───── RECORDS SUPPLIED ─────

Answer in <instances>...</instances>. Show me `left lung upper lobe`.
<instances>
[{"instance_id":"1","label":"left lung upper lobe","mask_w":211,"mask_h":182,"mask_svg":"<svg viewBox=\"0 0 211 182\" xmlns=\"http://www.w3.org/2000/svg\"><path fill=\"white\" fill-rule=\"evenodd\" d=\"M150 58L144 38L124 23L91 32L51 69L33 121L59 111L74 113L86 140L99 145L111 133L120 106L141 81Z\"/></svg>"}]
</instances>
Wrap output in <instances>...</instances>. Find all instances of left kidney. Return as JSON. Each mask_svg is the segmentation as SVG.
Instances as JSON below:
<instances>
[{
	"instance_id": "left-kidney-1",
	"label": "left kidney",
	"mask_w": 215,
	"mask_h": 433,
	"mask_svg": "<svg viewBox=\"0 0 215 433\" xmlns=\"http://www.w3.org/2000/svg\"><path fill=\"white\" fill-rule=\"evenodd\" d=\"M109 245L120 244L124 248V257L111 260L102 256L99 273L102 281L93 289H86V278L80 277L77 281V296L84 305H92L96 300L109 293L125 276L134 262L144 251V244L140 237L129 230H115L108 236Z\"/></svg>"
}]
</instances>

─────

Your output should consist only of the lines from the one containing "Wrap output in" to the end of the records above, each retyped exactly.

» **OUTPUT OF THE EXERCISE**
Wrap output in <instances>...</instances>. Find all instances of left kidney. Return as JSON. Each mask_svg is the segmentation as SVG.
Instances as JSON below:
<instances>
[{
	"instance_id": "left-kidney-1",
	"label": "left kidney",
	"mask_w": 215,
	"mask_h": 433,
	"mask_svg": "<svg viewBox=\"0 0 215 433\" xmlns=\"http://www.w3.org/2000/svg\"><path fill=\"white\" fill-rule=\"evenodd\" d=\"M109 245L120 244L124 248V257L111 260L102 256L99 273L102 281L93 289H86V278L80 277L77 281V296L84 305H92L96 300L109 293L125 276L134 262L144 251V244L140 237L129 230H115L108 236Z\"/></svg>"
}]
</instances>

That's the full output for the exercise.